Every record below needs to be set down exactly. Pictures do not belong in the copy.
= = = = = = =
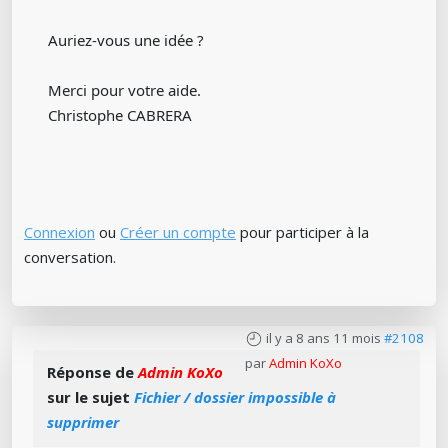
Auriez-vous une idée ?
Merci pour votre aide.
Christophe CABRERA
Connexion
ou
Créer un compte
pour participer à la
conversation.
il y a 8 ans 11 mois
#2108
par
Admin KoXo
Réponse de
Admin KoXo
sur le sujet
Fichier / dossier impossible à
supprimer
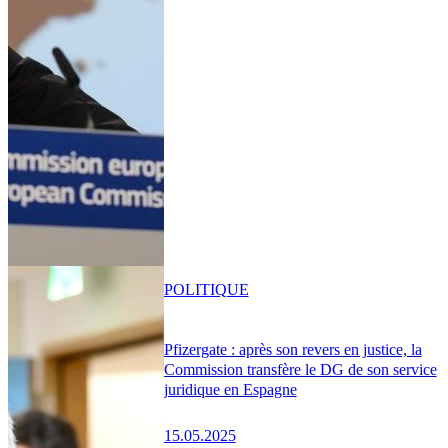
POLITIQUE
Pfizergate : après son revers en justice, la
Commission transfère le DG de son service
juridique en Espagne
15.05.2025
= = = = = = =
* [Written response]
Auriez-vous une idée ?
Merci pour votre aide.
Christophe CABRERA
Connexion
ou
Créer un compte
pour participer à la
conversation.
il y a 8 ans 11 mois
#2108
par
Admin KoXo
Réponse de
Admin KoXo
sur le sujet
Fichier / dossier impossible à
supprimer
POLITIQUE
Pfizergate : après son revers en justice, la
Commission transfère le DG de son service
juridique en Espagne
15.05.2025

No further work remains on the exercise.